====== Data records

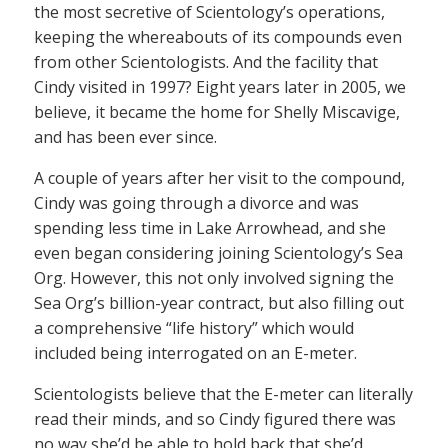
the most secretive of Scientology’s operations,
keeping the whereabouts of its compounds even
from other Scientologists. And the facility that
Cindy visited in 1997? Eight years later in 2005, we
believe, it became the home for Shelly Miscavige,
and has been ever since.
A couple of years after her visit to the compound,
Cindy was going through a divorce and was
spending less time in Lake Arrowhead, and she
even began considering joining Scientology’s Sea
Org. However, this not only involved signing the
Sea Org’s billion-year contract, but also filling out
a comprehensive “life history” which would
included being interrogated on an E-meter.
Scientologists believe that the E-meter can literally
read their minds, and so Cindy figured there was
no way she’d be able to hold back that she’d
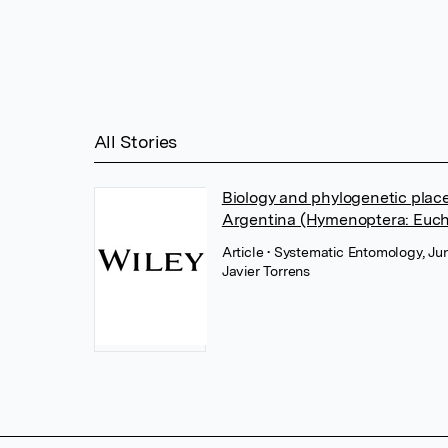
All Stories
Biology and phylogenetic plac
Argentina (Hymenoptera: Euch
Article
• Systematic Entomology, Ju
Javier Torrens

============
====== Data records

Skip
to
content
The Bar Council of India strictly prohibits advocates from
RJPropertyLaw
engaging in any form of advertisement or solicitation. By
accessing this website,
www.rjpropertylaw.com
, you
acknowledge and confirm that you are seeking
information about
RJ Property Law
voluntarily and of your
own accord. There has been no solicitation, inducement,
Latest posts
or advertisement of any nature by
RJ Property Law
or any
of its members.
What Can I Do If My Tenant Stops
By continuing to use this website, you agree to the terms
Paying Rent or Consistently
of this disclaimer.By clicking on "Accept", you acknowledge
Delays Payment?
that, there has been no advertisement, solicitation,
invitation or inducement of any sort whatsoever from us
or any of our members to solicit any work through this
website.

============
====== Data records

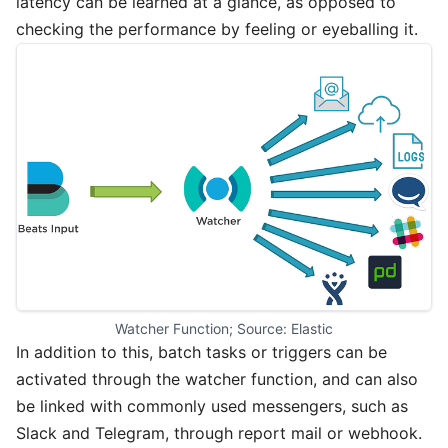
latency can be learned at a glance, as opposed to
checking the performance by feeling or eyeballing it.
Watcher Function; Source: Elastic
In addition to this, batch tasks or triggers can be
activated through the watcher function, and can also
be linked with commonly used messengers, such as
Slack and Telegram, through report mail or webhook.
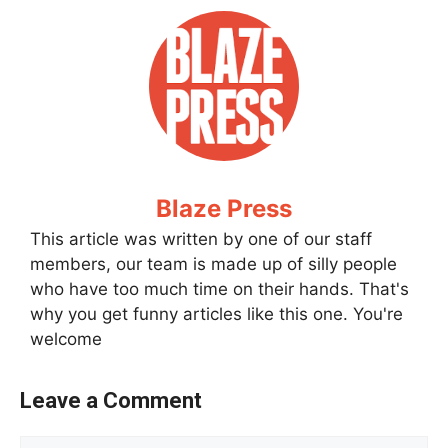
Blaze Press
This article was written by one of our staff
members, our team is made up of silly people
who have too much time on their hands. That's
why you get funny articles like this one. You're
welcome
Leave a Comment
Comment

============

### Assigned task
Find "through" in the preceding records. Copy each line that holds it.

### Output below
Cindy was going through a divorce and was
or any of our members to solicit any work through this
activated through the watcher function, and can also
Slack and Telegram, through report mail or webhook.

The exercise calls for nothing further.